Every record is to be printed exactly as written; pictures are to be omitted.

Segment Start: The records

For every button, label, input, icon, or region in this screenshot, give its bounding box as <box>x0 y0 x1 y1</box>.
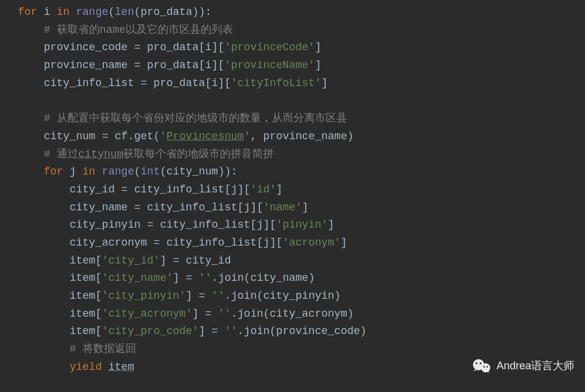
code-line: for i in range(len(pro_data)): <box>18 6 212 18</box>
code-line: city_id = city_info_list[j]['id'] <box>18 183 283 195</box>
svg-point-4 <box>483 366 485 368</box>
code-line: city_acronym = city_info_list[j]['acrony… <box>18 237 347 249</box>
code-line: # 从配置中获取每个省份对应的地级市的数量，从而分离市区县 <box>18 112 347 124</box>
watermark-text: Andrea语言大师 <box>497 357 574 375</box>
watermark: Andrea语言大师 <box>471 357 574 375</box>
code-line <box>18 94 24 106</box>
code-line: city_name = city_info_list[j]['name'] <box>18 201 308 213</box>
code-line: province_code = pro_data[i]['provinceCod… <box>18 41 321 53</box>
svg-point-1 <box>481 363 490 372</box>
code-line: # 将数据返回 <box>18 343 136 355</box>
code-line: for j in range(int(city_num)): <box>18 166 237 177</box>
code-line: city_info_list = pro_data[i]['cityInfoLi… <box>18 77 328 89</box>
code-line: city_num = cf.get('Provincesnum', provin… <box>18 130 354 142</box>
code-editor[interactable]: for i in range(len(pro_data)): # 获取省的nam… <box>0 4 585 376</box>
svg-point-2 <box>476 363 477 365</box>
code-line: item['city_acronym'] = ''.join(city_acro… <box>18 308 354 320</box>
code-line: city_pinyin = city_info_list[j]['pinyin'… <box>18 219 334 231</box>
svg-point-5 <box>486 366 488 368</box>
code-line: item['city_pro_code'] = ''.join(province… <box>18 325 366 337</box>
code-line: yield item <box>18 361 134 373</box>
code-line: # 通过citynum获取每个省的地级市的拼音简拼 <box>18 148 274 160</box>
code-line: # 获取省的name以及它的市区县的列表 <box>18 24 233 36</box>
code-line: item['city_name'] = ''.join(city_name) <box>18 272 315 284</box>
code-line: item['city_id'] = city_id <box>18 255 231 267</box>
svg-point-3 <box>480 363 482 365</box>
wechat-icon <box>471 358 492 375</box>
code-line: item['city_pinyin'] = ''.join(city_pinyi… <box>18 290 341 302</box>
code-line: province_name = pro_data[i]['provinceNam… <box>18 59 321 71</box>
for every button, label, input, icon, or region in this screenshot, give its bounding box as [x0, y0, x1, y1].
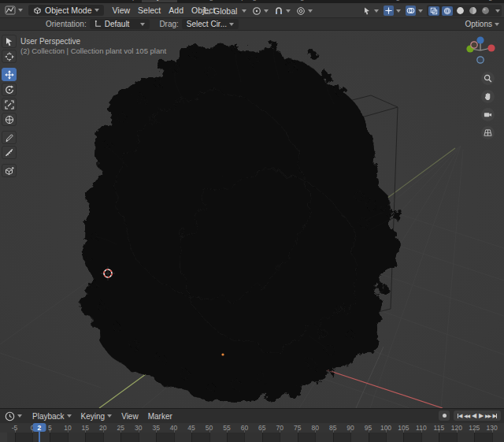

Segment End: The records

Reply =
For every button, label, input, icon, or region in this screenshot, give its bounding box as <box>x0 y0 x1 y1</box>.
code-line: for i in range(len(pro_data)): <box>18 6 212 18</box>
code-line: city_id = city_info_list[j]['id'] <box>18 183 283 195</box>
svg-point-4 <box>483 366 485 368</box>
code-line: city_acronym = city_info_list[j]['acrony… <box>18 237 347 249</box>
code-line: # 从配置中获取每个省份对应的地级市的数量，从而分离市区县 <box>18 112 347 124</box>
watermark-text: Andrea语言大师 <box>497 357 574 375</box>
watermark: Andrea语言大师 <box>471 357 574 375</box>
code-line <box>18 94 24 106</box>
code-line: city_name = city_info_list[j]['name'] <box>18 201 308 213</box>
code-line: province_code = pro_data[i]['provinceCod… <box>18 41 321 53</box>
svg-point-1 <box>481 363 490 372</box>
code-line: # 将数据返回 <box>18 343 136 355</box>
code-line: for j in range(int(city_num)): <box>18 166 237 177</box>
code-line: city_info_list = pro_data[i]['cityInfoLi… <box>18 77 328 89</box>
code-line: city_num = cf.get('Provincesnum', provin… <box>18 130 354 142</box>
code-editor[interactable]: for i in range(len(pro_data)): # 获取省的nam… <box>0 4 585 376</box>
svg-point-2 <box>476 363 477 365</box>
code-line: item['city_acronym'] = ''.join(city_acro… <box>18 308 354 320</box>
code-line: city_pinyin = city_info_list[j]['pinyin'… <box>18 219 334 231</box>
svg-point-5 <box>486 366 488 368</box>
code-line: item['city_pro_code'] = ''.join(province… <box>18 325 366 337</box>
code-line: yield item <box>18 361 134 373</box>
code-line: # 通过citynum获取每个省的地级市的拼音简拼 <box>18 148 274 160</box>
code-line: # 获取省的name以及它的市区县的列表 <box>18 24 233 36</box>
code-line: item['city_name'] = ''.join(city_name) <box>18 272 315 284</box>
code-line: item['city_id'] = city_id <box>18 255 231 267</box>
svg-point-3 <box>480 363 482 365</box>
wechat-icon <box>471 358 492 375</box>
code-line: item['city_pinyin'] = ''.join(city_pinyi… <box>18 290 341 302</box>
code-line: province_name = pro_data[i]['provinceNam… <box>18 59 321 71</box>
for every button, label, input, icon, or region in this screenshot, give its bounding box as [x0, y0, x1, y1].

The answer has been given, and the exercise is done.